JAKARTA – Ramadan selalu punya cara tersendiri untuk mempererat ikatan yang mungkin sempat renggang oleh kesibukan. Bagi keluarga besar Yayasan Peduli Jurnalis Indonesia (YPJI), momentum menjelang Idul Fitri 1447 H kali ini menjadi ajang untuk kembali menegaskan bahwa jurnalis tidak berjuang sendirian. Melalui rangkaian aksi sosial, YPJI menyalurkan 140 paket sembako Lebaran serta ratusan paket takjil bagi masyarakat luas.
Kegiatan yang telah menjadi agenda rutin tahunan ini merupakan buah dari kolaborasi berbagai tangan baik. Dukungan mengalir mulai dari Permata Sanny Peduli yang menyerahkan 100 paket sembako, hingga Rani Anggraini Safitri dengan 40 paket tambahannya. Sementara itu, 300 paket takjil yang dibagikan kepada para pengendara di kawasan Cilandak, Jakarta Selatan, datang dari dukungan penuh Humble Baker.
Langkah sosial ini juga tidak lepas dari perhatian para donatur individu yang memiliki kepedulian serupa, seperti Ibu Hetty, Yulian Yu (Miss Cantik), Ci Meli, Brigjen Pol Budhi Herdi Susianto, hingga Nyai Dewi Rantian. Semangat gotong royong ini mencapai puncaknya pada Senin, 16 Maret 2026, dalam sebuah acara iftar atau buka puasa bersama yang berlangsung khidmat.
Namun, ada yang berbeda dalam pertemuan kali ini. Di sela-sela pembagian paket untuk para wartawan, suasana sempat berubah haru saat seluruh hadirin menundukkan kepala. Mereka menggelar doa bersama untuk mengenang 100 hari wafatnya almarhum Haji Susilo, salah satu sosok Dewan Pembina YPJI yang selama ini menjadi pilar organisasi.
Ketua Umum YPJI, Andi Arif, tak dapat menyembunyikan rasa syukurnya atas kelancaran acara tersebut. Bagi Andi, ini adalah bentuk nyata dari sebuah kepedulian yang melampaui rutinitas organisasi. “Alhamdulillah, tahun ini YPJI kembali bisa berbagi dengan rekan-rekan jurnalis dan masyarakat. Ini bukan sekadar kegiatan rutin, tetapi bentuk kepedulian dan solidaritas kami terhadap sesama, khususnya di bulan penuh berkah ini,” ujarnya.
Senada dengan itu, desainer sekaligus Dewan Pembina YPJI, Nina Nugroho, yang turut mendukung terselenggaranya acara ini, menekankan bahwa Ramadan adalah waktu terbaik untuk mempertajam empati. Menurutnya, interaksi antar-jurnalis perlu dipupuk di luar ruang redaksi agar tercipta hubungan yang lebih bermakna.

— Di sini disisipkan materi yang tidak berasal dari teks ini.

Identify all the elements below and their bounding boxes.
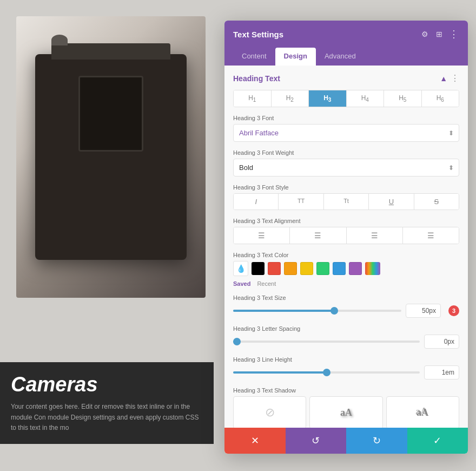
align-justify-btn[interactable]: ☰ bbox=[403, 227, 459, 244]
font-select-wrapper: Abril Fatface bbox=[233, 124, 459, 142]
alignment-label: Heading 3 Text Alignment bbox=[233, 218, 459, 224]
line-height-slider-with-value bbox=[233, 365, 459, 380]
cancel-button[interactable]: ✕ bbox=[224, 428, 286, 454]
h5-tab[interactable]: H5 bbox=[384, 90, 422, 107]
font-style-buttons: I TT Tt U S bbox=[233, 193, 459, 210]
canvas-text-area: Cameras Your content goes here. Edit or … bbox=[0, 362, 214, 444]
shadow-options-grid: ⊘ aA aA aA aA aA bbox=[233, 396, 459, 428]
style-underline-btn[interactable]: U bbox=[369, 194, 414, 210]
shadow-none-option[interactable]: ⊘ bbox=[233, 396, 306, 428]
color-green[interactable] bbox=[316, 262, 329, 275]
font-label: Heading 3 Font bbox=[233, 115, 459, 121]
align-right-btn[interactable]: ☰ bbox=[347, 227, 403, 244]
more-icon-btn[interactable]: ⋮ bbox=[449, 28, 459, 40]
line-height-track[interactable] bbox=[233, 371, 420, 374]
header-icons: ⚙ ⊞ ⋮ bbox=[420, 28, 459, 40]
settings-icon-btn[interactable]: ⚙ bbox=[420, 29, 429, 39]
line-height-slider-row bbox=[233, 365, 459, 380]
color-swatches-row: 💧 bbox=[233, 261, 459, 276]
eyedropper-btn[interactable]: 💧 bbox=[233, 261, 248, 276]
redo-button[interactable]: ↻ bbox=[346, 428, 407, 454]
font-select[interactable]: Abril Fatface bbox=[233, 124, 459, 142]
section-more-icon[interactable]: ⋮ bbox=[451, 73, 459, 83]
style-label: Heading 3 Font Style bbox=[233, 184, 459, 191]
tab-content[interactable]: Content bbox=[233, 48, 275, 66]
heading-text-section-header: Heading Text ▲ ⋮ bbox=[233, 73, 459, 83]
canvas-background bbox=[16, 16, 206, 298]
action-bar: ✕ ↺ ↻ ✓ bbox=[224, 428, 468, 454]
size-slider-track[interactable] bbox=[233, 310, 401, 312]
h3-tab[interactable]: H3 bbox=[309, 90, 347, 107]
color-blue[interactable] bbox=[333, 262, 346, 275]
alignment-buttons: ☰ ☰ ☰ ☰ bbox=[233, 227, 459, 244]
canvas-body: Your content goes here. Edit or remove t… bbox=[11, 402, 203, 433]
undo-button[interactable]: ↺ bbox=[286, 428, 347, 454]
weight-select-wrapper: Bold bbox=[233, 159, 459, 176]
line-height-input[interactable] bbox=[424, 365, 459, 380]
color-purple[interactable] bbox=[349, 262, 362, 275]
save-button[interactable]: ✓ bbox=[407, 428, 468, 454]
size-label: Heading 3 Text Size bbox=[233, 295, 459, 301]
gradient-btn[interactable] bbox=[365, 262, 380, 275]
color-black[interactable] bbox=[252, 262, 265, 275]
h1-tab[interactable]: H1 bbox=[234, 90, 272, 107]
letter-spacing-slider-with-value bbox=[233, 335, 459, 349]
size-badge: 3 bbox=[448, 305, 459, 316]
weight-select[interactable]: Bold bbox=[233, 159, 459, 176]
shadow-label: Heading 3 Text Shadow bbox=[233, 387, 459, 394]
h4-tab[interactable]: H4 bbox=[347, 90, 385, 107]
shadow-1-option[interactable]: aA bbox=[309, 396, 382, 428]
layout-icon-btn[interactable]: ⊞ bbox=[435, 29, 444, 39]
letter-spacing-slider-row bbox=[233, 335, 459, 349]
settings-panel: Text Settings ⚙ ⊞ ⋮ Content Design Advan… bbox=[224, 21, 468, 454]
saved-colors-tab[interactable]: Saved bbox=[233, 280, 250, 287]
size-slider-row: 3 bbox=[233, 304, 459, 318]
color-red[interactable] bbox=[268, 262, 281, 275]
align-left-btn[interactable]: ☰ bbox=[234, 227, 290, 244]
letter-spacing-track[interactable] bbox=[233, 341, 420, 343]
tab-bar: Content Design Advanced bbox=[224, 48, 468, 66]
heading-level-tabs: H1 H2 H3 H4 H5 H6 bbox=[233, 90, 459, 107]
chevron-up-icon[interactable]: ▲ bbox=[440, 74, 447, 83]
h6-tab[interactable]: H6 bbox=[422, 90, 459, 107]
weight-label: Heading 3 Font Weight bbox=[233, 149, 459, 156]
h2-tab[interactable]: H2 bbox=[272, 90, 309, 107]
style-italic-btn[interactable]: I bbox=[234, 194, 279, 210]
align-center-btn[interactable]: ☰ bbox=[290, 227, 346, 244]
canvas-heading: Cameras bbox=[11, 373, 203, 396]
style-allcaps-btn[interactable]: TT bbox=[279, 194, 323, 210]
panel-content: Heading Text ▲ ⋮ H1 H2 H3 H4 H5 H6 Headi… bbox=[224, 66, 468, 428]
tab-advanced[interactable]: Advanced bbox=[316, 48, 365, 66]
panel-header: Text Settings ⚙ ⊞ ⋮ bbox=[224, 21, 468, 48]
color-orange[interactable] bbox=[284, 262, 297, 275]
color-tabs: Saved Recent bbox=[233, 280, 459, 287]
color-yellow[interactable] bbox=[300, 262, 313, 275]
size-slider-with-value: 3 bbox=[233, 304, 459, 318]
line-height-label: Heading 3 Line Height bbox=[233, 356, 459, 363]
section-actions: ▲ ⋮ bbox=[440, 73, 459, 83]
tab-design[interactable]: Design bbox=[275, 48, 316, 66]
letter-spacing-label: Heading 3 Letter Spacing bbox=[233, 325, 459, 332]
color-label: Heading 3 Text Color bbox=[233, 252, 459, 258]
shadow-2-option[interactable]: aA bbox=[386, 396, 459, 428]
heading-text-title: Heading Text bbox=[233, 74, 280, 83]
panel-title: Text Settings bbox=[233, 30, 283, 39]
camera-image bbox=[35, 54, 187, 260]
recent-colors-tab[interactable]: Recent bbox=[257, 280, 276, 287]
letter-spacing-input[interactable] bbox=[424, 335, 459, 349]
style-strikethrough-btn[interactable]: S bbox=[414, 194, 459, 210]
size-value-input[interactable] bbox=[406, 304, 441, 318]
style-titlecase-btn[interactable]: Tt bbox=[324, 194, 369, 210]
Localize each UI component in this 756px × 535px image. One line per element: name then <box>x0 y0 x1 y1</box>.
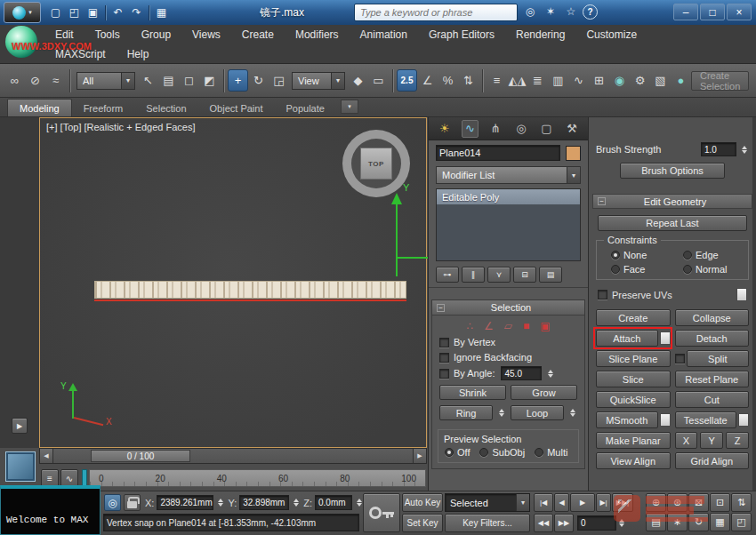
loop-spinner[interactable] <box>568 405 577 420</box>
material-editor-icon[interactable]: ◉ <box>609 69 630 92</box>
plane-object[interactable] <box>94 281 406 299</box>
select-and-rotate-icon[interactable]: ↻ <box>248 69 269 92</box>
motion-tab-icon[interactable]: ◎ <box>512 120 530 138</box>
menu-rendering[interactable]: Rendering <box>505 25 575 44</box>
maximize-button[interactable]: □ <box>700 4 725 20</box>
show-end-result-icon[interactable]: ∥ <box>462 267 485 283</box>
play-animation-icon[interactable]: ▶ <box>570 493 595 512</box>
mirror-icon[interactable]: ◭◮ <box>507 69 527 92</box>
select-object-icon[interactable]: ↖ <box>138 69 158 92</box>
chevron-down-icon[interactable]: ▾ <box>567 167 580 183</box>
gizmo-x-axis[interactable] <box>398 257 428 259</box>
brush-options-button[interactable]: Brush Options <box>620 163 725 179</box>
align-icon[interactable]: ≣ <box>527 69 548 92</box>
tab-selection[interactable]: Selection <box>134 100 197 116</box>
create-button[interactable]: Create <box>596 309 671 326</box>
slice-button[interactable]: Slice <box>596 371 671 387</box>
schematic-view-icon[interactable]: ⊞ <box>589 69 609 92</box>
preview-multi-radio[interactable] <box>535 448 543 457</box>
favorites-star-icon[interactable]: ☆ <box>562 3 580 20</box>
key-selection-dropdown[interactable]: Selected ▾ <box>445 493 530 512</box>
ribbon-flyout-icon[interactable]: ▾ <box>341 100 358 114</box>
help-icon[interactable]: ? <box>583 4 598 20</box>
tab-populate[interactable]: Populate <box>274 100 335 116</box>
key-filters-button[interactable]: Key Filters... <box>445 514 530 532</box>
bind-to-space-warp-icon[interactable]: ≈ <box>45 69 66 92</box>
unlink-selection-icon[interactable]: ⊘ <box>25 69 45 92</box>
communication-center-icon[interactable]: ◎ <box>521 3 539 20</box>
ring-spinner[interactable] <box>497 405 506 420</box>
curve-editor-icon[interactable]: ∿ <box>568 69 589 92</box>
current-frame-field[interactable]: 0 <box>577 515 616 531</box>
viewport-label[interactable]: [+] [Top] [Realistic + Edged Faces] <box>46 122 196 132</box>
time-slider[interactable]: ◀ 0 / 100 ▶ <box>39 448 427 464</box>
window-crossing-icon[interactable]: ◩ <box>199 69 220 92</box>
select-and-link-icon[interactable]: ∞ <box>4 69 25 92</box>
menu-views[interactable]: Views <box>181 25 231 44</box>
create-tab-icon[interactable]: ☀ <box>436 120 454 138</box>
welcome-window[interactable]: Welcome to MAX <box>0 485 101 535</box>
show-curves-icon[interactable]: ∿ <box>60 469 78 487</box>
preview-subobj-radio[interactable] <box>479 448 488 457</box>
set-key-mode-button[interactable] <box>363 493 400 532</box>
project-folder-icon[interactable]: ▦ <box>152 3 171 22</box>
tessellate-settings-button[interactable] <box>738 413 749 427</box>
attach-button[interactable]: Attach <box>596 330 658 347</box>
menu-graph-editors[interactable]: Graph Editors <box>418 25 505 44</box>
brush-strength-field[interactable]: 1.0 <box>701 142 736 156</box>
utilities-tab-icon[interactable]: ⚒ <box>563 120 581 138</box>
brush-strength-spinner[interactable] <box>740 146 749 154</box>
z-coordinate-field[interactable]: 0.0mm <box>315 495 352 510</box>
planar-x-button[interactable]: X <box>675 432 698 449</box>
keyboard-override-icon[interactable]: ▭ <box>368 69 389 92</box>
menu-customize[interactable]: Customize <box>575 25 647 44</box>
isolate-selection-icon[interactable]: ◎ <box>104 494 121 511</box>
modifier-list-dropdown[interactable]: Modifier List ▾ <box>436 166 581 184</box>
make-planar-button[interactable]: Make Planar <box>596 432 671 449</box>
planar-z-button[interactable]: Z <box>726 432 749 449</box>
select-and-move-icon[interactable]: + <box>228 69 248 92</box>
menu-create[interactable]: Create <box>231 25 285 44</box>
detach-button[interactable]: Detach <box>675 330 750 347</box>
y-coordinate-field[interactable]: 32.898mm <box>239 495 289 510</box>
undo-icon[interactable]: ↶ <box>109 3 127 22</box>
modify-tab-icon[interactable]: ∿ <box>462 120 479 138</box>
display-tab-icon[interactable]: ▢ <box>538 120 556 138</box>
slice-plane-button[interactable]: Slice Plane <box>596 350 671 367</box>
create-selection-button[interactable]: Create Selection <box>691 71 749 91</box>
make-unique-icon[interactable]: ⋎ <box>487 267 511 283</box>
edit-geometry-header[interactable]: − Edit Geometry <box>592 194 752 209</box>
tab-object-paint[interactable]: Object Paint <box>198 100 275 116</box>
expand-panel-icon[interactable]: ▶ <box>12 418 28 434</box>
x-spinner[interactable] <box>216 499 225 507</box>
select-by-name-icon[interactable]: ▤ <box>158 69 179 92</box>
select-and-scale-icon[interactable]: ◲ <box>269 69 289 92</box>
preserve-uvs-settings-button[interactable] <box>736 288 747 301</box>
planar-y-button[interactable]: Y <box>700 432 723 449</box>
split-checkbox[interactable] <box>675 354 685 363</box>
object-name-field[interactable]: Plane014 <box>436 145 560 161</box>
track-bar-ruler[interactable]: 0 20 40 60 80 100 <box>89 469 426 487</box>
border-subobject-icon[interactable]: ▱ <box>504 320 512 332</box>
collapse-button[interactable]: Collapse <box>675 309 750 326</box>
tab-modeling[interactable]: Modeling <box>7 99 72 116</box>
set-key-button[interactable]: Set Key <box>402 514 443 532</box>
named-selection-sets-icon[interactable]: ≡ <box>487 69 507 92</box>
track-bar-marker[interactable] <box>82 469 87 487</box>
by-vertex-checkbox[interactable] <box>439 338 449 347</box>
tab-freeform[interactable]: Freeform <box>72 100 135 116</box>
constraint-edge-radio[interactable] <box>683 251 692 260</box>
open-file-icon[interactable]: ◰ <box>65 3 84 22</box>
preview-off-radio[interactable] <box>445 448 454 457</box>
save-file-icon[interactable]: ▣ <box>84 3 102 22</box>
layer-manager-icon[interactable]: ▥ <box>548 69 568 92</box>
constraint-none-radio[interactable] <box>611 251 620 260</box>
by-angle-checkbox[interactable] <box>439 369 449 379</box>
stack-item-editable-poly[interactable]: Editable Poly <box>437 189 580 204</box>
edge-subobject-icon[interactable]: ∠ <box>484 320 494 332</box>
configure-modifier-sets-icon[interactable]: ▤ <box>539 267 562 283</box>
field-of-view-icon[interactable]: ⇅ <box>731 493 752 512</box>
infocenter-search[interactable] <box>354 4 518 21</box>
redo-icon[interactable]: ↷ <box>127 3 146 22</box>
preserve-uvs-checkbox[interactable] <box>598 290 607 299</box>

“Kegiatan seperti ini menjadi pengingat bagi kita semua untuk terus berbagi dan peduli. Ramadan adalah waktu yang tepat untuk mempererat silaturahmi, terutama di lingkungan jurnalis yang memiliki peran penting bagi masyarakat,” tutur Nina.
Keberhasilan acara ini juga dinilai sebagai bukti bahwa kolaborasi lintas sektor mampu menghasilkan dampak yang lebih besar. Seno M Hadjo, yang juga duduk di jajaran Dewan Pembina, melihat fenomena ini sebagai bentuk kolaborasi yang sehat dan penuh semangat gotong royong. “YPJI berhasil menghadirkan semangat gotong royong. Dukungan dari berbagai elemen menunjukkan bahwa kepedulian terhadap jurnalis dan masyarakat bisa diwujudkan bersama-sama,” kata Seno.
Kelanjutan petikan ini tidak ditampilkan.